3 critical questions for new employers

18th July, 2016

If your business has grown to the point where you’re considering hiring your first employee, congratulations! It’s a sign that your business has reached a turning point in terms of growth and expansion, and it’s an exciting time.

Before jumping in, there are a number of factors to consider before actually becoming an employer. It’s important to take into consideration things such as knowing if you’re ready to hire, what the actual job will be, and what kind of person is best to fill that role.

1. Is it the right time to employ staff?

This is the very first question you should ask yourself. Consider the following:

  • Are you missing out on potential business because you’re too busy?
  • Is stress causing you to spend most of your days feeling harassed and pressured? Is work eating into your family time?
  • Are you spending more time on tasks that are not your particular strengths? Could the business grow more successfully if you were spending time doing what you do best?
  • Could you maximise your time on things that generate the most revenue if you had someone doing less profitable tasks?

If the answer to most of those questions is ‘yes’, then you’re in a good position to get some help.

Don’t hesitate to hire because you’re afraid of the paperwork and compliance, or because you’re worried about employing the wrong person and not knowing how to handle the situation. These are not good reasons to deny your business the chance to grow.

2. What kind of employee is best for your business?

What is the role that needs filling? What skills will the ideal employee need?

Think about other practicalities, too, such as how many hours a week you’ll need them, how much responsibility they’ll have and what you’ll be paying them.

With all that in mind, decide which of these most common options is best:


Permanent positions can be full time or part time, and are without a finish date.

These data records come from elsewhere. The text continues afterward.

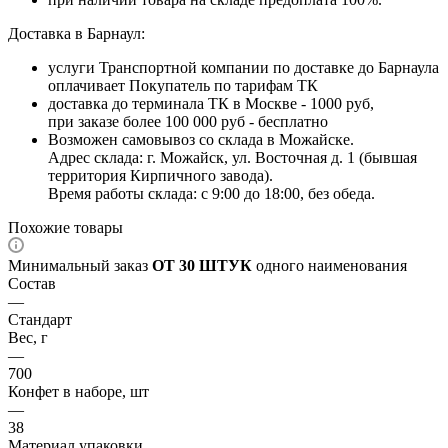
Доставка в Барнаул:
услуги Транспортной компании по доставке до Барнаула
оплачивает Покупатель по тарифам ТК
доставка до терминала ТК в Москве - 1000 руб,
при заказе более 100 000 руб - бесплатно
Возможен самовывоз со склада в Можайске.
Адрес склада: г. Можайск, ул. Восточная д. 1 (бывшая
территория Кирпичного завода).
Время работы склада: с 9:00 до 18:00, без обеда.
Похожие товары
Минимальный заказ
ОТ 30 ШТУК
одного наименования
Состав
—
Стандарт
Вес, г
—
700
Конфет в наборе, шт
—
38
Материал упаковки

Permanent employees tend to be more loyal and have a vested interest in the business, as they have job security.

Positions may start out part-time and develop into full-time, so if that’s a possibility in the role you have available, make sure it’s clear to potential candidates.

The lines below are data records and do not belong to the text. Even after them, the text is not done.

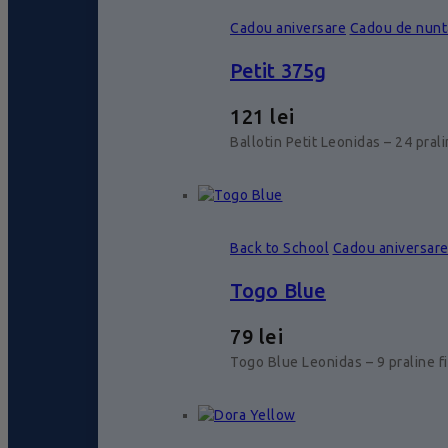
Cadou aniversare
Cadou de nunt
Petit 375g
121
lei
Ballotin Petit Leonidas – 24 pral
Back to School
Cadou aniversar
Togo Blue
79
lei
Togo Blue Leonidas – 9 praline f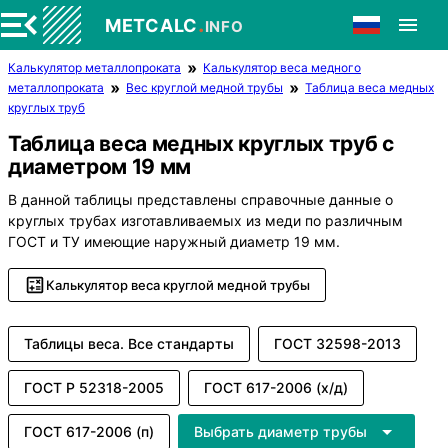
.
METCALC
INFO
Калькулятор металлопроката
Калькулятор веса медного
металлопроката
Вес круглой медной трубы
Таблица веса медных
круглых труб
Таблица веса медных круглых труб с
диаметром 19 мм
В данной таблицы представлены справочные данные о
круглых трубах изготавливаемых из меди по различным
ГОСТ и ТУ имеющие наружный диаметр 19 мм.
Калькулятор веса круглой медной трубы
Таблицы веса. Все стандарты
ГОСТ 32598-2013
ГОСТ Р 52318-2005
ГОСТ 617-2006 (х/д)
ГОСТ 617-2006 (п)
Выбрать диаметр трубы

The recent introduction of a 90-day trial period means that if someone isn’t suitable for the role, they can be terminated at the end of three months. However trial periods are voluntary, and must be negotiated in good faith as part of the employment agreement. An employee must a sign a written employment agreement containing a valid trial period clause before the employee begins working for the employer.

Fixed term

Fixed-term roles work well for projects. You know what your costs will be and when they’ll stop. However, you can’t use the 90-day trial period, and it’s sometimes difficult to attract good staff to fixed-term positions.

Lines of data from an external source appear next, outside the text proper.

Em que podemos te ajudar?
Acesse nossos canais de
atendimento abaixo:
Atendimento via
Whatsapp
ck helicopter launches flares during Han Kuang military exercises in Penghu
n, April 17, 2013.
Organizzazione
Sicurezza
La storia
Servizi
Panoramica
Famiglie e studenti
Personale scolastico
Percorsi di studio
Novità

This works really well in some industries. Essentially, casual roles are for when a business needs an extra set of hands. There are no fixed hours, but employers have to be very clear about the casual nature of the work when drawing up the employment agreement.

3. Can you afford to hire staff?

What are the fixed and discretionary costs? Do you have an idea of the figures for the average industry wage, ACC levy, Fringe Benefit Tax, Employee Insurance and Kiwisaver?

What about the costs of recruitment, any consultancy services, set-up and training, and tools and equipment?

Work out the initial and ongoing costs to avoid any surprises down the track.

While this needs be financially sustainable for your business, a competitive remuneration package is a key factor in competition, as all businesses want to attract good talent.

Will the existing levels of business sustain the new employee? Otherwise, what level of new business would an employee need to bring in to pay for themselves?

Alternatives to hiring staff

If you find that employing staff doesn’t suit your business needs right now, there are other ways to go about getting help.

The most common alternatives are to hire contractors, volunteers or interns. These options don’t require you to register as an employer.


Contractors work best for project-based tasks.

The contractor controls when and how the work is done, and they can hire their own staff to carry it out. This means they pay their own tax, ACC and insurance levies. Usually they’re paid when the project is complete, or if it’s a lengthy project, in instalments.

For example, if you’ve decided your office needs to be repainted, you’d get a contractor for that and they’d supply their own equipment and materials.


Often these involve tasks that contribute to the community in some way.

For example, if you’re running a community garden, it’s likely that you’ll rely on volunteers rather than paid workers. They’re not paid for the work they’re doing, and their motivations can range from wanting to gain experience to fulfilling community-service obligations.


Another way to describe this is work experience. Interns aren’t usually paid for the work they do – their motivation is to gain experience in their chosen field.

For example, an engineering firm may take on student interns during their holidays, and the experience and references can then be included in their CV.